Here is a simproc that does what you want:
lemma single_valuedD_eq:
"⟦ single_valued A; (x, a) ∈ A ⟧ ⟹ (x, b) ∈ A ⟷ b = a"
by(auto dest: single_valuedD)
simproc_setup single_valued ("(x, y) ∈ A") = {*
(fn phi => fn ctxt => fn redex => case term_of redex of
Const (#{const_name "Set.member"},
Type (#{type_name fun},
[Txy as Type (#{type_name prod}, [Tx, Ty]),
Type (#{type_name fun}, [TA, _])])) $
(Const (#{const_name "Pair"}, _) $ tx $ ty) $
tA =>
let
val thy = Proof_Context.theory_of ctxt;
val prems = Simplifier.prems_of ctxt;
fun mk_stmt t = t |> HOLogic.mk_Trueprop |> Thm.cterm_of thy |> Goal.init
fun mk_thm tac t =
case SINGLE (tac 1) (mk_stmt t) of
SOME thm => SOME (Goal.finish (Syntax.init_pretty_global (Thm.theory_of_thm thm)) thm)
| NONE => NONE;
val svA = Const (#{const_name single_valued}, TA --> #{typ bool}) $ tA
val [z] = Name.invent (Variable.names_of ctxt) "z" 1
val xzA =
Const (#{const_name Set.member}, Txy --> TA --> #{typ bool})
$ (Const (#{const_name Pair}, Tx --> Ty --> Txy)
$ tx $ Var ((z, 0), Ty))
$ tA
in
case mk_thm (resolve_tac prems) svA of NONE => NONE
| SOME thm_svA => case mk_thm (resolve_tac prems) xzA of NONE => NONE
| SOME thm_xzA =>
SOME (#{thm single_valuedD_eq[THEN eq_reflection]} OF [thm_svA, thm_xzA])
end
| _ => NONE)
*}
When it triggers on a term of the pattern (_, _) ∈ _, say (x, y) ∈ A, it checks whether there are assumptions single_valued A and (x, ?z) ∈ A in the current goal.

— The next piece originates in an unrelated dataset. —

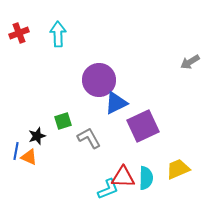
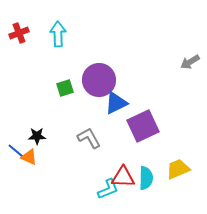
green square: moved 2 px right, 33 px up
black star: rotated 18 degrees clockwise
blue line: rotated 60 degrees counterclockwise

If so, it instantiates the theorem single_valuedD_eq with them and rewrites (x, y) ∈ A to y = ?z with ?z being appropriate instantiated.
Here is an example:
lemma
"⟦ single_valued A; (x, b) ∈ A; (x, c) ∈ A ⟧
⟹ map (λy. (x, y) ∈ A) xs = foo"
apply simp
NEW GOAL:
1. ⟦single_valued A; b = c; (x, c) ∈ A⟧ ⟹ map (λy. y = c) xs = foo
Note that single_valued A has to be an assumption of the goal. It does not suffice to have single_valued A as a [simp] rule somewhere. This is because the assumptions are looked up with resolve_tac prems rather than a full simplifier invocation.